EXTRACTED RECORDS START

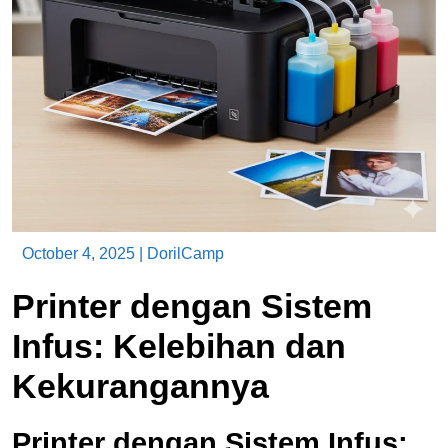
October 4, 2025
|
DorilCamp
Printer dengan Sistem
Infus: Kelebihan dan
Kekurangannya
Printer dengan Sistem Infus:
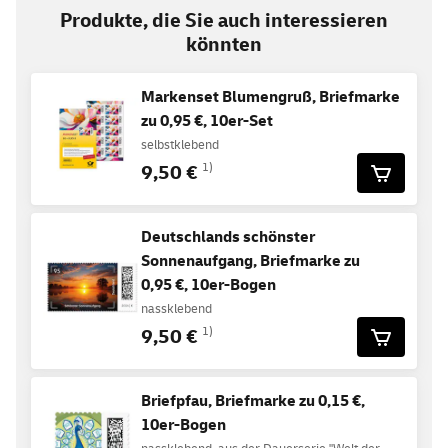
Produkte, die Sie auch interessieren
könnten
Markenset Blumengruß, Briefmarke
zu 0,95 €, 10er-Set
selbstklebend
9,50 €
1)
Deutschlands schönster
Sonnenaufgang, Briefmarke zu
0,95 €, 10er-Bogen
nassklebend
9,50 €
1)
Briefpfau, Briefmarke zu 0,15 €,
10er-Bogen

EXTRACTED RECORDS END

A word-for-word copy of the records is needed, one that contains no pictures.

October 4, 2025
|
DorilCamp
Printer dengan Sistem
Infus: Kelebihan dan
Kekurangannya
Printer dengan Sistem Infus:
Produkte, die Sie auch interessieren
könnten
Markenset Blumengruß, Briefmarke
zu 0,95 €, 10er-Set
selbstklebend
9,50 €
1)
Deutschlands schönster
Sonnenaufgang, Briefmarke zu
0,95 €, 10er-Bogen
nassklebend
9,50 €
1)
Briefpfau, Briefmarke zu 0,15 €,
10er-Bogen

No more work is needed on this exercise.